5. Aux termes des stipulations de l'article 5 de l'accord franco-algérien du 27 décembre 1968 : " Les ressortissants algériens s'établissant en France pour exercer une activité professionnelle autre que salariée reçoivent, après le contrôle médical d'usage et sur justification, selon le cas, qu'ils sont inscrits au registre du commerce ou au registre des métiers ou à un ordre professionnel, un certificat de résidence dans les conditions fixées aux articles 7 et 7 bis ". L'article 7 du même accord stipule que : " Les dispositions du présent article et celles de l'article 7 bis fixent les conditions de délivrance du certificat de résidence aux ressortissants algériens autres que ceux visés à l'article 6 nouveau ainsi qu'à ceux qui s'établissent en France après la signature du premier avenant à l'accord ;/ a) Les ressortissants algériens qui justifient de moyens d'existence suffisants et qui prennent l'engagement de n'exercer, en France, aucune activité professionnelle soumise à autorisation reçoivent après le contrôle médical d'usage un certificat valable un an renouvelable et portant la mention " visiteur " () / c) Les ressortissants algériens désireux d'exercer une activité professionnelle soumise à autorisation reçoivent, s'ils justifient l'avoir obtenue, un certificat de résidence valable un an renouvelable et portant la mention de cette activité "..

6. Pour refuser la demande de renouvellement de son certificat de résidence présentée par M. B, le préfet de Meurthe-et-Moselle s'est fondé sur les stipulations du a) de l'article 7 de l'accord franco-algérien, qui subordonnent la délivrance d'un certificat de résidence aux ressortissants algériens à la justification de moyens d'existence suffisants. Or, cet article, qui ne concerne que les personnes qui prennent l'engagement de n'exercer en France aucune activité professionnelle soumise à autorisation, n'était pas applicable à la situation de M. B dont l'activité d'auto-entrepreneur d'achat et de vente online de matériel informatique a fait l'objet d'une immatriculation au registre du commerce et des sociétés. Dès lors, le préfet de Meurthe-et-Moselle a entaché sa décision d'une erreur de droit au regard de ces stipulations.

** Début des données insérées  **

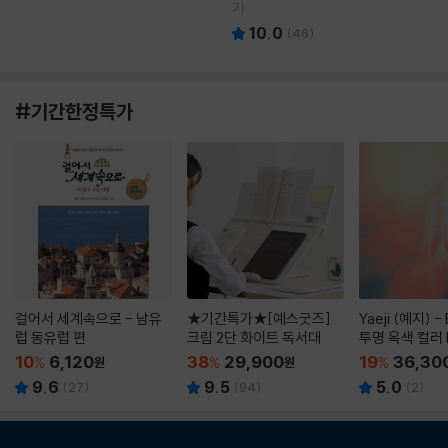
기
10.0
(
46
)
#기간한정특가
걸어서 세계속으로 - 남유
★기간특가★[예스굿즈]
Yaeji (예지) -
럽 동유럽 편
크림 2단 화이트 독서대
투명 옥색 컬러 
10
6,120
38
29,900
19
36,30
%
원
%
원
%
9.6
9.5
5.0
(
27
)
(
94
)
(
2
)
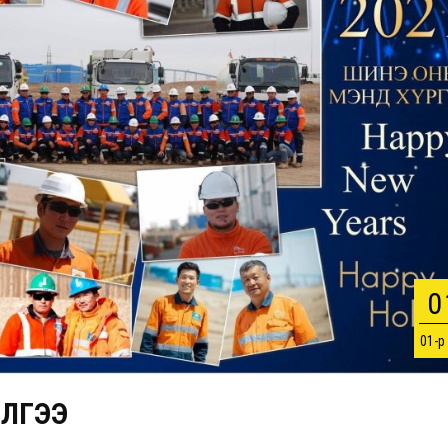
0
01-р
ЛГЭЭ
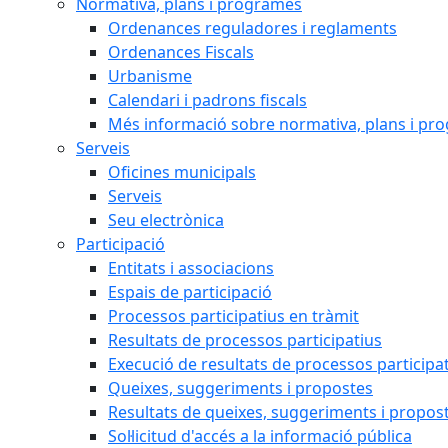
Normativa, plans i programes
Ordenances reguladores i reglaments
Ordenances Fiscals
Urbanisme
Calendari i padrons fiscals
Més informació sobre normativa, plans i pr
Serveis
Oficines municipals
Serveis
Seu electrònica
Participació
Entitats i associacions
Espais de participació
Processos participatius en tràmit
Resultats de processos participatius
Execució de resultats de processos participa
Queixes, suggeriments i propostes
Resultats de queixes, suggeriments i propos
Sol·licitud d'accés a la informació pública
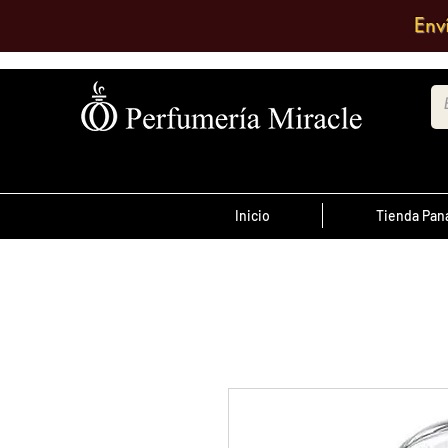
Env
Inicio
Tienda Pa
¡Advertencia!
El transporte es pagado por el clien
antes de las 12 del
ordenes realizada
día
, son enviadas el mismo día de lo co
se envían al día siguiente.
Debe comentar en el pedido a que su
quiere enviarlo o escribir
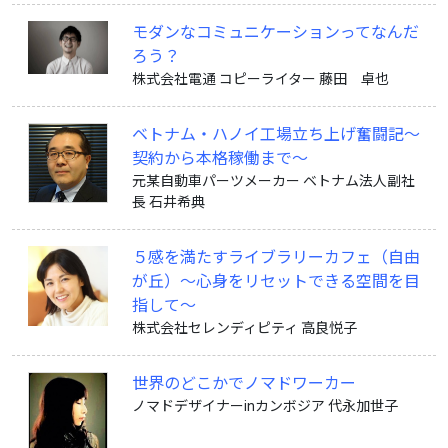
モダンなコミュニケーションってなんだ
ろう？
株式会社電通 コピーライター 藤田 卓也
ベトナム・ハノイ工場立ち上げ奮闘記〜
契約から本格稼働まで〜
元某自動車パーツメーカー ベトナム法人副社
長 石井希典
５感を満たすライブラリーカフェ（自由
が丘）〜心身をリセットできる空間を目
指して〜
株式会社セレンディピティ 高良悦子
世界のどこかでノマドワーカー
ノマドデザイナーinカンボジア 代永加世子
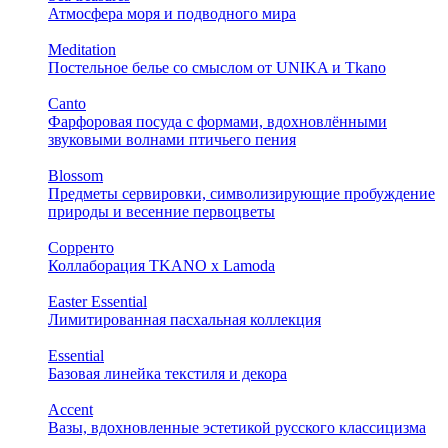
Атмосфера моря и подводного мира
Meditation
Постельное белье со смыслом от UNIKA и Tkano
Canto
Фарфоровая посуда с формами, вдохновлёнными
звуковыми волнами птичьего пения
Blossom
Предметы сервировки, символизирующие пробуждение
природы и весенние первоцветы
Сорренто
Коллаборация TKANO х Lamoda
Easter Essential
Лимитированная пасхальная коллекция
Essential
Базовая линейка текстиля и декора
Accent
Вазы, вдохновленные эстетикой русского классицизма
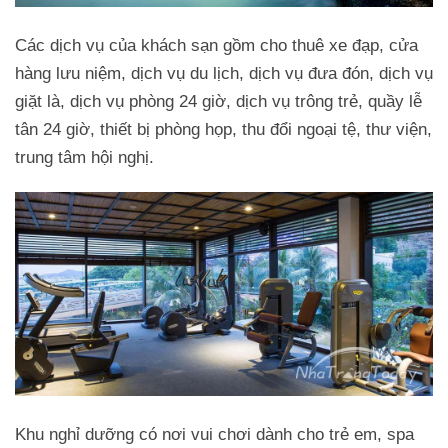
Các dịch vụ của khách sạn gồm cho thuê xe đạp, cửa
hàng lưu niệm, dịch vụ du lịch, dịch vụ đưa đón, dịch vụ
giặt là, dịch vụ phòng 24 giờ, dịch vụ trông trẻ, quầy lễ
tân 24 giờ, thiết bị phòng họp, thu đổi ngoại tệ, thư viện,
trung tâm hội nghị.
Khu nghỉ dưỡng có nơi vui chơi dành cho trẻ em, spa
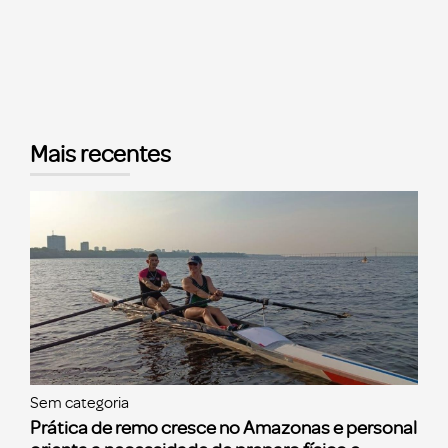
Mais recentes
Sem categoria
Prática de remo cresce no Amazonas e personal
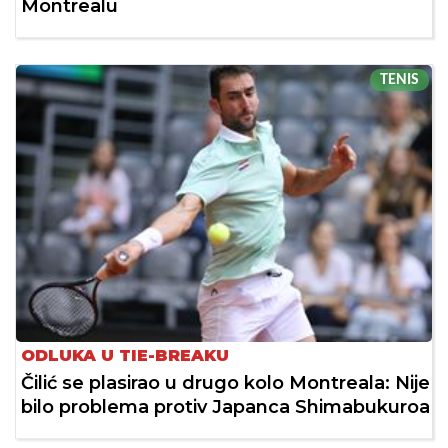
Montrealu
TENIS
ODLUKA U TIE-BREAKU
Čilić se plasirao u drugo kolo Montreala: Nije
bilo problema protiv Japanca Shimabukuroa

7. Il résulte de tout ce qui précède, sans qu'il soit besoin de se prononcer sur les autres moyens de la requête, que M. B est fondé à demander l'annulation de l'arrêté du 30 mars 2023 par lequel le préfet de Meurthe-et-Moselle a refusé le renouvellement de son certificat de résidence et, par voie de conséquence, des décisions lui faisant obligation de quitter le territoire français dans un délai de trente jours et fixant le pays de destination.

Sur les conclusions à fin d'injonction :

8. Compte tenu du motif d'annulation de la décision attaquée, le présent jugement implique seulement qu'il soit enjoint à la préfète de Meurthe-et-Moselle de réexaminer la situation de M. B dans un délai de deux mois suivant la notification du présent jugement.

Sur les frais d'instance :

9. Dans les circonstances de l'espèce, il y a lieu de mettre à la charge de l'Etat le versement d'une somme de 1 200 euros à M. B en application des dispositions de l'article L. 761-1 du code de justice administrative.

D E C I D E :

Article 1er : L'arrêté du préfet de Meurthe-et-Moselle du 30 mars 2023 est annulé.

Article 2 : Il est enjoint à la préfète de Meurthe-et-Moselle de réexaminer la situation de M. B dans un délai de deux mois à compter de la notification du présent jugement.

Article 3 : L'Etat versera à M. B une somme de 1 200 euros en application des dispositions de l'article L. 761-1 du code de justice administrative.

Article 4 : Le surplus des conclusions de la requête est rejeté.

Article 5 : Le présent jugement sera notifié à M. A C B et à la préfète de Meurthe-et-Moselle.

Délibéré après l'audience publique du 19 octobre 2023 à laquelle siégeaient :

M. Di Candia, président,

Mme Bourjol, première conseillère,

Mme Philis, conseillère.

Rendu public par mise à disposition au greffe le 16 novembre 2023.

La rapporteure,

A. Bourjol

Le président,

O. Di Candia

La greffière,

L. Bourger

La République mande et ordonne à la préfète de Meurthe-et-Moselle en ce qui la concerne ou à tous commissaires de justice à ce requis en ce qui concerne les voies de droit commun, contre les parties privées, de pourvoir à l'exécution de la présente décision.